### Assignment
When the line containing "Davis Polk & Wardwell;" is found in the data below, copy it and each line after it through the line containing "NHẬN nhanh nhất, trong", exactly and with no others.

Extracted records:

:::::

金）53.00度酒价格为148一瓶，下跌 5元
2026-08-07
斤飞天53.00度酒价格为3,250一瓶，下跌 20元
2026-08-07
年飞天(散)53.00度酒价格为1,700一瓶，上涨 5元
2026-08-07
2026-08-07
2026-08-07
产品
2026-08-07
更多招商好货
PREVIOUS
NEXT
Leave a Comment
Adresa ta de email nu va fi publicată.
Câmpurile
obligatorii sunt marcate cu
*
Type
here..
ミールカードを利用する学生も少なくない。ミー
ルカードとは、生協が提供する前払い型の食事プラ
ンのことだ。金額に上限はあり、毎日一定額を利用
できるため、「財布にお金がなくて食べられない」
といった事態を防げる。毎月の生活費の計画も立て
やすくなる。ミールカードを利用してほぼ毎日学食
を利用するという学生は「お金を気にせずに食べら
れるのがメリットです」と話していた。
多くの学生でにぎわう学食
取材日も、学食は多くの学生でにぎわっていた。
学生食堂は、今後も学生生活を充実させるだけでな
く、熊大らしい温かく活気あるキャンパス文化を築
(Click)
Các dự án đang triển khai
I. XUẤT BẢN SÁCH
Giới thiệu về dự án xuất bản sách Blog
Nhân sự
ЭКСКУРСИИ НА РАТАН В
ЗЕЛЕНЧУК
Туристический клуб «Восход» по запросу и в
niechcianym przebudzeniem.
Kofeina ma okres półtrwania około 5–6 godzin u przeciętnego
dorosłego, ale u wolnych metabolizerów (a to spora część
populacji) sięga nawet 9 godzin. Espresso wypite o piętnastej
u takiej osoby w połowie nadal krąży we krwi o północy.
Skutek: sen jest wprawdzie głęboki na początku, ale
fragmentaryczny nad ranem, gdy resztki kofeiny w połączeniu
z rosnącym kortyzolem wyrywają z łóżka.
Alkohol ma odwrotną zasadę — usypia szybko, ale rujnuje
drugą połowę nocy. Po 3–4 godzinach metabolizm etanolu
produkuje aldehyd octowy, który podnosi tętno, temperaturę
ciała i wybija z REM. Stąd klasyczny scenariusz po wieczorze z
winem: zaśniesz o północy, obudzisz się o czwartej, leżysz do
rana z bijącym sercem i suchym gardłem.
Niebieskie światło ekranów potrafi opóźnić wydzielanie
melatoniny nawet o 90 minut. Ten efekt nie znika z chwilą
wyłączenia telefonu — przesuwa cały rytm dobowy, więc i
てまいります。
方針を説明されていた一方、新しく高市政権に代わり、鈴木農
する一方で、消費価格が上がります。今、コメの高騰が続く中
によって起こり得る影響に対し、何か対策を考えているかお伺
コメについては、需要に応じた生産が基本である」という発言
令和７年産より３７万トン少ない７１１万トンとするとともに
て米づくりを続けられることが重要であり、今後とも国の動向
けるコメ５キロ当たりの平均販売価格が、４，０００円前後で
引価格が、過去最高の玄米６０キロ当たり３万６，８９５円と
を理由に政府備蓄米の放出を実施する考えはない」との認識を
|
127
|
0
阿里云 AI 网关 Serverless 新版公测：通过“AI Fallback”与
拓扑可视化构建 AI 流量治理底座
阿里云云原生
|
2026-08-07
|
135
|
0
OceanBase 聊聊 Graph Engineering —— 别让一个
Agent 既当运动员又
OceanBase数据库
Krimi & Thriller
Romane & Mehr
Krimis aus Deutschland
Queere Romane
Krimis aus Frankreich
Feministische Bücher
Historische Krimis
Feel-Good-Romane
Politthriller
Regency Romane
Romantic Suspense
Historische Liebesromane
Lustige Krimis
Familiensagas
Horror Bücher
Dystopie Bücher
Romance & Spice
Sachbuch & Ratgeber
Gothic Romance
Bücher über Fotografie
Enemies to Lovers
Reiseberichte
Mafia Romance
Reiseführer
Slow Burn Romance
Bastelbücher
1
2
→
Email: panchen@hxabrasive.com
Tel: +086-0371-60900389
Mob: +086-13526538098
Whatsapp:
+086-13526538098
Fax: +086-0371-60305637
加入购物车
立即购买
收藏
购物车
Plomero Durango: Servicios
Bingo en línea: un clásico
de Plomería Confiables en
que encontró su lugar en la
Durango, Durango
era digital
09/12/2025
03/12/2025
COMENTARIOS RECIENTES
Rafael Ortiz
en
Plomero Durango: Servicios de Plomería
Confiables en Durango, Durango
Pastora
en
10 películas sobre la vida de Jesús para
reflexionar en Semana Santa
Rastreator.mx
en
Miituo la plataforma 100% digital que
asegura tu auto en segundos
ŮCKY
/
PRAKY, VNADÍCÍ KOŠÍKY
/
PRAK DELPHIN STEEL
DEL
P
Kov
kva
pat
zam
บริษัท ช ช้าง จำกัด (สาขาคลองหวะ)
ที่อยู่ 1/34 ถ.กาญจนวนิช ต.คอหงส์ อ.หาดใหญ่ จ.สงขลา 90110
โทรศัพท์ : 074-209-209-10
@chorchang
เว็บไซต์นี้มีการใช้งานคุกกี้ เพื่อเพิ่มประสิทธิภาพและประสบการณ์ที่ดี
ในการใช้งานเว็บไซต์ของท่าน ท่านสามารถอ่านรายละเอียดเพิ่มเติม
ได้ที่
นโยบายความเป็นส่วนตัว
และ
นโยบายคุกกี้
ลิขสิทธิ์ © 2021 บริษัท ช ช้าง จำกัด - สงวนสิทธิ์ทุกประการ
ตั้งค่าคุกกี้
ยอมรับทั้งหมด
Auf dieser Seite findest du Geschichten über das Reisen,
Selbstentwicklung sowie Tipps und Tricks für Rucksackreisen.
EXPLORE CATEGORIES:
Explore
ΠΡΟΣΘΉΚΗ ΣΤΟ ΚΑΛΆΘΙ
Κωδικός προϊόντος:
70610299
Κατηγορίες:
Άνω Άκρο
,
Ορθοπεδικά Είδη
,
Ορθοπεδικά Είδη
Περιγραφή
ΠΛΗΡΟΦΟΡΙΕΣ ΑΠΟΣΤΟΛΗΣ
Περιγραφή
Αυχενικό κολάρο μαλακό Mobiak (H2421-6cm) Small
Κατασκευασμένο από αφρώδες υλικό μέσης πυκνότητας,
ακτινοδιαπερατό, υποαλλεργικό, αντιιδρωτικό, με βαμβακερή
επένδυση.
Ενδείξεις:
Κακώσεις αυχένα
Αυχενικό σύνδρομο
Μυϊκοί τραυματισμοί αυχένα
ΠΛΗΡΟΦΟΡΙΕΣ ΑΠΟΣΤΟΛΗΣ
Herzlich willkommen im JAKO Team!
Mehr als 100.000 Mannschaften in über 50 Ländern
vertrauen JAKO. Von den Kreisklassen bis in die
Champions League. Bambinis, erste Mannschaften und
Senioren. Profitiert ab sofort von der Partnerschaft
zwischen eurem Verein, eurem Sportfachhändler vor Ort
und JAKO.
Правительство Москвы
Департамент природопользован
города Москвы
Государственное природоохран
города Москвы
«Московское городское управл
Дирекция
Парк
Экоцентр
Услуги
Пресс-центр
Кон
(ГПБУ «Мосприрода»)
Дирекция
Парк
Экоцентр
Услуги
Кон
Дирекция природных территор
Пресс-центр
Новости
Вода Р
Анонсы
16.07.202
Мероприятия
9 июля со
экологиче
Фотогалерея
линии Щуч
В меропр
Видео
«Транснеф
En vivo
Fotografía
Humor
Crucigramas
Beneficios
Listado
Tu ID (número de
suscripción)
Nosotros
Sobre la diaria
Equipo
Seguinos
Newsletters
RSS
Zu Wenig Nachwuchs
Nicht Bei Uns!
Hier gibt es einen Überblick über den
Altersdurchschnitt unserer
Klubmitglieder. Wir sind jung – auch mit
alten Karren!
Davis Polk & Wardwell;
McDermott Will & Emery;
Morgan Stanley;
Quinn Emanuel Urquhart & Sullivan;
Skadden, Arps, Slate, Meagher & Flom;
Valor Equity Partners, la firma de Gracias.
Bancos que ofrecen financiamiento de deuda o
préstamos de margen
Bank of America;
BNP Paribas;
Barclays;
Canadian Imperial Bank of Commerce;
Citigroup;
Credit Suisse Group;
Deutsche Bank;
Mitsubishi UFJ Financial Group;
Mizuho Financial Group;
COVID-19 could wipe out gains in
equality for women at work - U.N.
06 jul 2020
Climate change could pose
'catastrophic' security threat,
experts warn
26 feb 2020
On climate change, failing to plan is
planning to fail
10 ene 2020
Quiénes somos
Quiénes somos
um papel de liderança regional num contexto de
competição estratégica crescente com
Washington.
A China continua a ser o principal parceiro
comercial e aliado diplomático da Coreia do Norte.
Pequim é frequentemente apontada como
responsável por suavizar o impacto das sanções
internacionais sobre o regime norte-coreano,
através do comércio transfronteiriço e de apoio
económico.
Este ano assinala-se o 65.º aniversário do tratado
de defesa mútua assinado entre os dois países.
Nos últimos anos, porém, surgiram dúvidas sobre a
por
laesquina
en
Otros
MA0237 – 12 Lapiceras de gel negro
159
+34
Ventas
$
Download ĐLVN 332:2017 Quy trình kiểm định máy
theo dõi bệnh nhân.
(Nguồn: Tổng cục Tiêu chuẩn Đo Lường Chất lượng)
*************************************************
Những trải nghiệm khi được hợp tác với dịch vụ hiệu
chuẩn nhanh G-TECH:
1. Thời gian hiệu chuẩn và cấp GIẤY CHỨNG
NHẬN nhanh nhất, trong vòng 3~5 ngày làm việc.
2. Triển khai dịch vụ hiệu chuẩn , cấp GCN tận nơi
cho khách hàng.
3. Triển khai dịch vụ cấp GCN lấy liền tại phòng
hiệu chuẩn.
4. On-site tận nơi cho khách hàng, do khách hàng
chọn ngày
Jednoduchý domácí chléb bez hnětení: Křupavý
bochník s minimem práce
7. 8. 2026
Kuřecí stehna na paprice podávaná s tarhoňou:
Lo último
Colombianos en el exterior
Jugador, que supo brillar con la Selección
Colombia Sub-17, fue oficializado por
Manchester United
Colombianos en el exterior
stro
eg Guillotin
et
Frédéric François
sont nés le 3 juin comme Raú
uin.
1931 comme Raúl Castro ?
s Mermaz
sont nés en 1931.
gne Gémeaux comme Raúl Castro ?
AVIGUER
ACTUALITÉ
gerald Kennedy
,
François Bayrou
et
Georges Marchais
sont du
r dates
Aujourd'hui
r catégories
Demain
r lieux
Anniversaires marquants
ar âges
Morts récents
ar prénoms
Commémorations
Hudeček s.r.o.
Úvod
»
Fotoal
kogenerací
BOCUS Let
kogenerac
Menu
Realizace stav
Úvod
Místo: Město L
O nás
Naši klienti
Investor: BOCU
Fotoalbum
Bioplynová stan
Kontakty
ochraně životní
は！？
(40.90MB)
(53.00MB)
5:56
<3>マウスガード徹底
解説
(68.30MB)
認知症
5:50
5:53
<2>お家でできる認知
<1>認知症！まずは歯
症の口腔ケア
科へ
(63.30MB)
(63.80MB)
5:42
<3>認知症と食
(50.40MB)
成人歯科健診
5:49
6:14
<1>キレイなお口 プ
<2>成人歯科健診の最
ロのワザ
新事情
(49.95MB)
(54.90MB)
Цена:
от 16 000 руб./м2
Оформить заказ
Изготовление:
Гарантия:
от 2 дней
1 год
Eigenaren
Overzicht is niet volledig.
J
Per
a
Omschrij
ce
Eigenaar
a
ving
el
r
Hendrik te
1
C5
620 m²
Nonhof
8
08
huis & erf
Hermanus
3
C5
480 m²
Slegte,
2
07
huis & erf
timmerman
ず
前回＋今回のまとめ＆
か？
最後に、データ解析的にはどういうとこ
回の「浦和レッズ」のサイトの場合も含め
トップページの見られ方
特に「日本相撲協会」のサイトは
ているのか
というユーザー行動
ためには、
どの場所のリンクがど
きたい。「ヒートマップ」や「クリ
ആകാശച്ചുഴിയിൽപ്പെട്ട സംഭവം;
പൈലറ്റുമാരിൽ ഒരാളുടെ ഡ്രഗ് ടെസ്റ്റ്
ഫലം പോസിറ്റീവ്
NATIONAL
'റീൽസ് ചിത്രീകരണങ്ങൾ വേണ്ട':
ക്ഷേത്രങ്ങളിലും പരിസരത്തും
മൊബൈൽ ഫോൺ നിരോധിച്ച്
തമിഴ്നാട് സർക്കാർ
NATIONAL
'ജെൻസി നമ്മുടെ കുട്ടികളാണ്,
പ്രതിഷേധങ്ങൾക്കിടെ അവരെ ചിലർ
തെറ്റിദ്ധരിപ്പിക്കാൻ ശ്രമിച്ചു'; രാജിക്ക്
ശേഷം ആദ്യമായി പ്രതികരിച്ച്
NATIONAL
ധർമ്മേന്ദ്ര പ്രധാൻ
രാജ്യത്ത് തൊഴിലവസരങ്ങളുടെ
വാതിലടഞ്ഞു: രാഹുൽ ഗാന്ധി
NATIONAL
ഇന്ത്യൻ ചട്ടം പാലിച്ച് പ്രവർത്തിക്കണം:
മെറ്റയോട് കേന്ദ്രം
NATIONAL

:::::

### Completed task
Davis Polk & Wardwell;
McDermott Will & Emery;
Morgan Stanley;
Quinn Emanuel Urquhart & Sullivan;
Skadden, Arps, Slate, Meagher & Flom;
Valor Equity Partners, la firma de Gracias.
Bancos que ofrecen financiamiento de deuda o
préstamos de margen
Bank of America;
BNP Paribas;
Barclays;
Canadian Imperial Bank of Commerce;
Citigroup;
Credit Suisse Group;
Deutsche Bank;
Mitsubishi UFJ Financial Group;
Mizuho Financial Group;
COVID-19 could wipe out gains in
equality for women at work - U.N.
06 jul 2020
Climate change could pose
'catastrophic' security threat,
experts warn
26 feb 2020
On climate change, failing to plan is
planning to fail
10 ene 2020
Quiénes somos
Quiénes somos
um papel de liderança regional num contexto de
competição estratégica crescente com
Washington.
A China continua a ser o principal parceiro
comercial e aliado diplomático da Coreia do Norte.
Pequim é frequentemente apontada como
responsável por suavizar o impacto das sanções
internacionais sobre o regime norte-coreano,
através do comércio transfronteiriço e de apoio
económico.
Este ano assinala-se o 65.º aniversário do tratado
de defesa mútua assinado entre os dois países.
Nos últimos anos, porém, surgiram dúvidas sobre a
por
laesquina
en
Otros
MA0237 – 12 Lapiceras de gel negro
159
+34
Ventas
$
Download ĐLVN 332:2017 Quy trình kiểm định máy
theo dõi bệnh nhân.
(Nguồn: Tổng cục Tiêu chuẩn Đo Lường Chất lượng)
*************************************************
Những trải nghiệm khi được hợp tác với dịch vụ hiệu
chuẩn nhanh G-TECH:
1. Thời gian hiệu chuẩn và cấp GIẤY CHỨNG
NHẬN nhanh nhất, trong vòng 3~5 ngày làm việc.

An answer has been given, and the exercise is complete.